┏━━
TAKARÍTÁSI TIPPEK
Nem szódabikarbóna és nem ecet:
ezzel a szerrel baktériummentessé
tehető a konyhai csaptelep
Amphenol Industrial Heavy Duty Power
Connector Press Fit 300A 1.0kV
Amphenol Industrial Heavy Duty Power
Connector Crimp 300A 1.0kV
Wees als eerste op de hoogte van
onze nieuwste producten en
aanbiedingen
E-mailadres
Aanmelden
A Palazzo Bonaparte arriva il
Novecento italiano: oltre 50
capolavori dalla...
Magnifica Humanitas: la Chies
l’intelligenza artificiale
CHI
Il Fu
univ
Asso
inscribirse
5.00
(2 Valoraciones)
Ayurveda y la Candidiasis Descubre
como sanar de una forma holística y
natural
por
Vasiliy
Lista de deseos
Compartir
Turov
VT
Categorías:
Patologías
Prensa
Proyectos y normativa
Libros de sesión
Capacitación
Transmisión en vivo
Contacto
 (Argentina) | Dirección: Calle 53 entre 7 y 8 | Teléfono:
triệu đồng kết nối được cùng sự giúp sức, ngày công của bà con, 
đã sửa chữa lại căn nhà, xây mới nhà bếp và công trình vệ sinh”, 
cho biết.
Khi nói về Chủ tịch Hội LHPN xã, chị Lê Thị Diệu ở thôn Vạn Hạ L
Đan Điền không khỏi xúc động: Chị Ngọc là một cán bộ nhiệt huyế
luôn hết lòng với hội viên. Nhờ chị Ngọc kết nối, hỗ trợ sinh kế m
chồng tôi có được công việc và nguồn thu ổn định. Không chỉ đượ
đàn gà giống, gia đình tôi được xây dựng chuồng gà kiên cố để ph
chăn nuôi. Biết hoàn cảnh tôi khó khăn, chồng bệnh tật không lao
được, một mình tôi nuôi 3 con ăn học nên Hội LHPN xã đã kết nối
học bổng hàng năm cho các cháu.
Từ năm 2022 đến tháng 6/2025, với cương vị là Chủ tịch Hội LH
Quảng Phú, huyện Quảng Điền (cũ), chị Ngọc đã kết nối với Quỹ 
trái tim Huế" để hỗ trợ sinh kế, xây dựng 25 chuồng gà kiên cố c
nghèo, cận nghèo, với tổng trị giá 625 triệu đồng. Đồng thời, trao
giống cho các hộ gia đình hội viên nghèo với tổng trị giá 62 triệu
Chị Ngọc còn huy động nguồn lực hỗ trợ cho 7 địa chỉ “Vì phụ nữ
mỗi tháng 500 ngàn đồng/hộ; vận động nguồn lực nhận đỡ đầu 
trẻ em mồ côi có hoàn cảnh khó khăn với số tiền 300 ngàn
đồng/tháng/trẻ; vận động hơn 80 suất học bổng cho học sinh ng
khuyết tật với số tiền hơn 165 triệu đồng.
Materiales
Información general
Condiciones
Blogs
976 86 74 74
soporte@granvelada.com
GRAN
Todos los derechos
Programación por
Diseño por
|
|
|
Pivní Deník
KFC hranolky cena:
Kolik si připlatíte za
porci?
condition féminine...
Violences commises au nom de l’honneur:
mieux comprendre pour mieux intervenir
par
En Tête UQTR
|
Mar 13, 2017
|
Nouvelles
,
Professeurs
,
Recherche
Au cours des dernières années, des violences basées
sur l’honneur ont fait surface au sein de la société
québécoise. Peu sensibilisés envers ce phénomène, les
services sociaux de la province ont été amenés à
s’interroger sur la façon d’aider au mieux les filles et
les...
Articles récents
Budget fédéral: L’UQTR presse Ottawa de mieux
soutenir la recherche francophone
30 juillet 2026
┗━━
### EXERCISE BRIEF
Verbatim output is expected for the lines from the start of the data to the line in which "giống cho các" appears, both included.

### SOLUTION TO THIS PROBLEM
TAKARÍTÁSI TIPPEK
Nem szódabikarbóna és nem ecet:
ezzel a szerrel baktériummentessé
tehető a konyhai csaptelep
Amphenol Industrial Heavy Duty Power
Connector Press Fit 300A 1.0kV
Amphenol Industrial Heavy Duty Power
Connector Crimp 300A 1.0kV
Wees als eerste op de hoogte van
onze nieuwste producten en
aanbiedingen
E-mailadres
Aanmelden
A Palazzo Bonaparte arriva il
Novecento italiano: oltre 50
capolavori dalla...
Magnifica Humanitas: la Chies
l’intelligenza artificiale
CHI
Il Fu
univ
Asso
inscribirse
5.00
(2 Valoraciones)
Ayurveda y la Candidiasis Descubre
como sanar de una forma holística y
natural
por
Vasiliy
Lista de deseos
Compartir
Turov
VT
Categorías:
Patologías
Prensa
Proyectos y normativa
Libros de sesión
Capacitación
Transmisión en vivo
Contacto
 (Argentina) | Dirección: Calle 53 entre 7 y 8 | Teléfono:
triệu đồng kết nối được cùng sự giúp sức, ngày công của bà con, 
đã sửa chữa lại căn nhà, xây mới nhà bếp và công trình vệ sinh”, 
cho biết.
Khi nói về Chủ tịch Hội LHPN xã, chị Lê Thị Diệu ở thôn Vạn Hạ L
Đan Điền không khỏi xúc động: Chị Ngọc là một cán bộ nhiệt huyế
luôn hết lòng với hội viên. Nhờ chị Ngọc kết nối, hỗ trợ sinh kế m
chồng tôi có được công việc và nguồn thu ổn định. Không chỉ đượ
đàn gà giống, gia đình tôi được xây dựng chuồng gà kiên cố để ph
chăn nuôi. Biết hoàn cảnh tôi khó khăn, chồng bệnh tật không lao
được, một mình tôi nuôi 3 con ăn học nên Hội LHPN xã đã kết nối
học bổng hàng năm cho các cháu.
Từ năm 2022 đến tháng 6/2025, với cương vị là Chủ tịch Hội LH
Quảng Phú, huyện Quảng Điền (cũ), chị Ngọc đã kết nối với Quỹ 
trái tim Huế" để hỗ trợ sinh kế, xây dựng 25 chuồng gà kiên cố c
nghèo, cận nghèo, với tổng trị giá 625 triệu đồng. Đồng thời, trao
giống cho các hộ gia đình hội viên nghèo với tổng trị giá 62 triệu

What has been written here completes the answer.